Friday, September 14, 2007

Blasphemous?

For those of you who have not been around Gwenie lately, she adores Dora the Explorer. Everything she does seems to mirror things that Dora does. She even uses "gracias" "de nada" "arriba" and "ayi esta!" (I know I spelled that wrong). Anyway, her bilingualness is pretty funny. And I feel like she is actually learning from Dora, not that it justifies how much she idolizes it, but still. . .

So the other day as she was wandering around completely unfocused while we were reading scriptures I had an idea. We are still in Nephi and reading about the Liahona. It occurred to me that the Liahona is a lot like "Map" on Dora. So I made up a song about it and sang it to Gwen (to the tune of the map song, "Who can help you say 'hey we figured out the way' what's my name? Liahona, say it again, Liahona!"), Gwen loved it! Then I summarized the journey that Nephi, Lehi and family were going on, in a song similar to a Dora song. Anytime Dora goes on an adventure the map gives her directions, usually in three steps and then sings about it. So it worked perfectly; instead of something like "pyramid, jungle, lost city!" it turned into "wilderness, ocean, prom-ised land!". So Gwen knows the story of Nephi a lot better now, but "B" kinda sees this as sacrilegious, or irreverent at best.
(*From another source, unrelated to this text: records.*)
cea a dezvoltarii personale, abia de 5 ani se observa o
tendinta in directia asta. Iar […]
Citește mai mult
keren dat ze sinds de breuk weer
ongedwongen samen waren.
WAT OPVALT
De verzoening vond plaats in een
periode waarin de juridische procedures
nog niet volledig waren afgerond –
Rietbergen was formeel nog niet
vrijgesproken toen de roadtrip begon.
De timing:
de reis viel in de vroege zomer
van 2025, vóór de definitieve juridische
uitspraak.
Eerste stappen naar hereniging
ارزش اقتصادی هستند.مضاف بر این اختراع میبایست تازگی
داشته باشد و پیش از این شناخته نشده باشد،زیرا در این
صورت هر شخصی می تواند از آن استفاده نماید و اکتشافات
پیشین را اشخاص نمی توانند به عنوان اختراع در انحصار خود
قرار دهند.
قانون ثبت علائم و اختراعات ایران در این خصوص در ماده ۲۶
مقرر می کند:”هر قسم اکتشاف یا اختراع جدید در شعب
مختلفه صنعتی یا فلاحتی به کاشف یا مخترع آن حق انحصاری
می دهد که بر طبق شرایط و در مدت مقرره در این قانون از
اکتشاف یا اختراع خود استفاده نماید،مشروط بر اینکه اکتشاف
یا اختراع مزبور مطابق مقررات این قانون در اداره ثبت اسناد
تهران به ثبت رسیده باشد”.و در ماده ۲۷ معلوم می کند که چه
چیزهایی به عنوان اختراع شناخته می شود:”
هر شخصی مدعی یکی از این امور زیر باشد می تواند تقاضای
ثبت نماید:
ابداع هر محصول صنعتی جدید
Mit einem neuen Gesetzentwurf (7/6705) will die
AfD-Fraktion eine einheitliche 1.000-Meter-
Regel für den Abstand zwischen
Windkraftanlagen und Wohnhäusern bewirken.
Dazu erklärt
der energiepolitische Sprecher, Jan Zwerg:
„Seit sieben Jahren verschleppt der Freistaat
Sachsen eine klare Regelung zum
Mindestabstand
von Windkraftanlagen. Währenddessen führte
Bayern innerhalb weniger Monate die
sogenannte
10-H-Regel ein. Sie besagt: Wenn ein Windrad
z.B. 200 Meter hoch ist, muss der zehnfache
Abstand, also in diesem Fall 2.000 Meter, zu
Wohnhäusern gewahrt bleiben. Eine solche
Anyway, it is just kind of funny and at least it kept her attention for a bit!

3 comments:

Sarah said...

I think that's great! I don't think it's blasphemous at all. It's all about finding a way to liken the scriptures, right?

Unknown said...

Great idea!

Eddie said...

Bad lyrics to hymn music is blasphemous. Church lyrics to pop music, like the soundtrack to Singles Ward or other Christian pop music, is better but not always uplifting. Church lyrics to fun songs that stick in your head for educational purposes is just fine, especially if it works. I had a greenie on my mission who couldn't stop singing "gentile" songs while we tracked. We finally decided that he could sing the music as long as he made up missionary lyrics to go with them. He took that and ran with it. Before long he had come up with lyrics to all his favorite songs with topics that ranged from teaching discussions to morning gospel study to memorizing scriptures to member missionary work. I.e. "Mommas, don't let your babies grow up to be gentiles!" We both got pretty into it and would practice while we walked along. Before long, we were getting "performance" requests at dinner appointments and district meetings. By the time I got transferred, neither one of us could even remember the original lyrics.